Single nucleotide polymorphism and expression of P16 gene as a potential biomarker for oral and pre-oral cancer

Kumud Nigam  1 Yogendra Verma  2 Manish Raj Kulshrestha  3 Aditi Singh  1 Somali Sanyal  4
Affiliations

Single nucleotide polymorphism and expression of P16 gene as a potential biomarker for oral and pre-oral cancer

Kumud Nigam et al. Discov Oncol. .

Abstract

Objective: This study investigated the association between p16 gene and its 450 C > G (rs11515) polymorphism with risk of oral cancer and precancerous oral lesions/oral potentially malignant disorder (OPMD).
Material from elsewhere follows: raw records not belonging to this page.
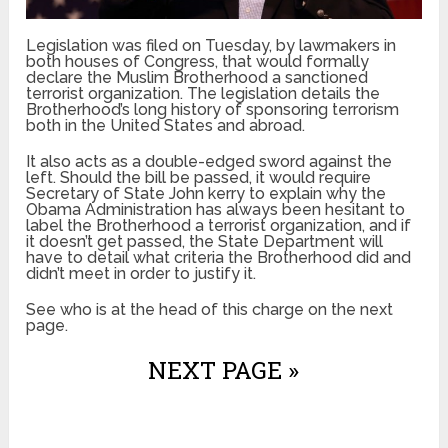
Legislation was filed on Tuesday, by lawmakers in
both houses of Congress, that would formally
declare the Muslim Brotherhood a sanctioned
terrorist organization. The legislation details the
Brotherhood’s long history of sponsoring terrorism
both in the United States and abroad.
It also acts as a double-edged sword against the
left. Should the bill be passed, it would require
Secretary of State John kerry to explain why the
Obama Administration has always been hesitant to
label the Brotherhood a terrorist organization, and if
it doesn’t get passed, the State Department will
have to detail what criteria the Brotherhood did and
didn’t meet in order to justify it.
See who is at the head of this charge on the next
page.
NEXT PAGE »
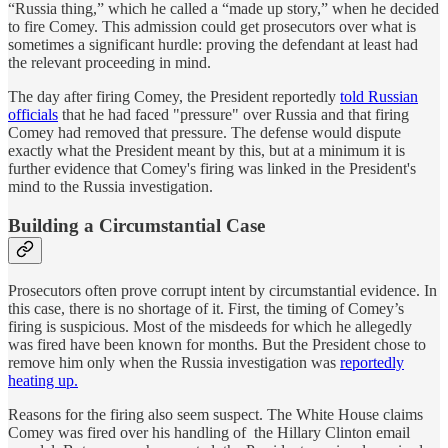
“Russia thing,” which he called a “made up story,” when he decided
to fire Comey. This admission could get prosecutors over what is
sometimes a significant hurdle: proving the defendant at least had
the relevant proceeding in mind.
The day after firing Comey, the President reportedly
told Russian
officials
that he had faced "pressure" over Russia and that firing
Comey had removed that pressure. The defense would dispute
exactly what the President meant by this, but at a minimum it is
further evidence that Comey's firing was linked in the President's
mind to the Russia investigation.
Building a Circumstantial Case
Prosecutors often prove corrupt intent by circumstantial evidence. In
this case, there is no shortage of it. First, the timing of Comey’s
firing is suspicious. Most of the misdeeds for which he allegedly
was fired have been known for months. But the President chose to
remove him only when the Russia investigation was
reportedly
heating up.
Reasons for the firing also seem suspect. The White House claims
Comey was fired over his handling of the Hillary Clinton email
Method: The study included 230 individuals with OPMD conditions (70 with leukoplakia, 90 with oral submucous fibrosis, and 70 with lichen planus), 72 oral cancer patients, and 300 cancer-free healthy controls. Genotyping of the p16 450 C > G polymorphism was conducted using PCR-RFLP methods, and genotype and allele frequencies were analyzed using chi-square test. Additionally, p16 gene expression levels were measured using RT-PCR among oral cancer patients, those with OPMD, and healthy controls. RNA fold was used to calculate the MFE of p16 mRNA.

Results: The findings revealed that G allele of p16 450 C > G polymorphism significantly increased risk of oral diseases (oral cancer and OPMD) compared to C allele (OR 1.67, p = 0.0001). GG genotype was associated with higher risk of oral submucous fibrosis (OR 4.63, p = 0.0001), lichenplanus (OR 3.93, p = 0.0002), and leukoplakia (OR 2.38, p = 0.02) compared to CC genotype. Smokers and tobacco chewers carrying the G allele were at a significantly increased risk of developing OPMD (OR = 3.78 and 2.89). Notably, p16 transcript expression was significantly elevated (13.56-fold) in oral cancer patients compared to healthy controls. According to insilco analysis G allele gives more stable transcript of p16 (MEF - 64.90 kcal/mol) compared to C allele (MFE - 61.70 kcal/mol).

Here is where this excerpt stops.